Before making the movie, there are several questions you should ask yourself.

  1. Why do I want to make this movie? What am I hoping to accomplish?
  2. Does the information already exist somewhere else in another format?
  3. Do I need to include video or will sound alone convey my message?
  4. Who is my audience? Are they located around the world, within Austin, Texas, or on UT's network?
  5. How will the video be delivered? Online (streaming or downloadable), on a CD or DVD, or both?
  6. If it's online, will my audience be using modems, cable or DSL, or ethernet networked computers? How many simultaneous viewers will there be?

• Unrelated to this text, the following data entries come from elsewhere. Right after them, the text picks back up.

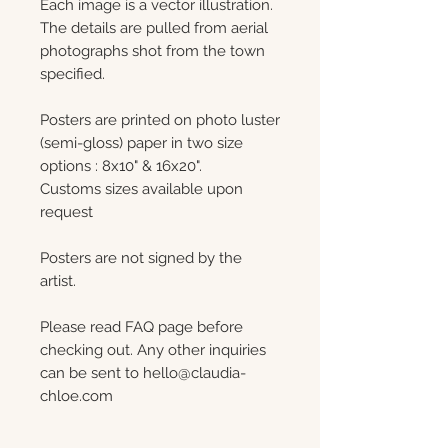
Each image is a vector illustration.
The details are pulled from aerial
photographs shot from the town
specified.
Posters are printed on photo luster
(semi-gloss) paper in two size
options : 8x10" & 16x20".
Customs sizes available upon
request
Posters are not signed by the
artist.
Please read FAQ page before
checking out. Any other inquiries
can be sent to hello@claudia-
chloe.com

Answering these questions will help you create a plan for making your video. Write a project definition and include project specifications, such as minimum system requirements needed by viewers of your movie. The project definition will be your master plan and help you stay organized during the actual creation and preparation of the elements of your movie. A storyboard is highly recommended to keep your story organized. And a script is needed to include with your video as closed captioning. This provides complete accessibility by your audience. Be sure to build in some time for unexpected problems. This process can be complicated and is cutting edge. Challenges will come up and you will need time to address and resolve them.

There are many multimedia formats from which to choose. This Guideline provides examples to three of them, all supported at The University of Texas at Austin. The three format options are: RealMedia, QuickTime and Windows Media. Each of these technologies provides streaming and downloadable video options and free media players for viewers. RealMedia's player is called RealOne Player, QuickTime's player is QuickTime 7 and Windows Media's player is Windows Media Player.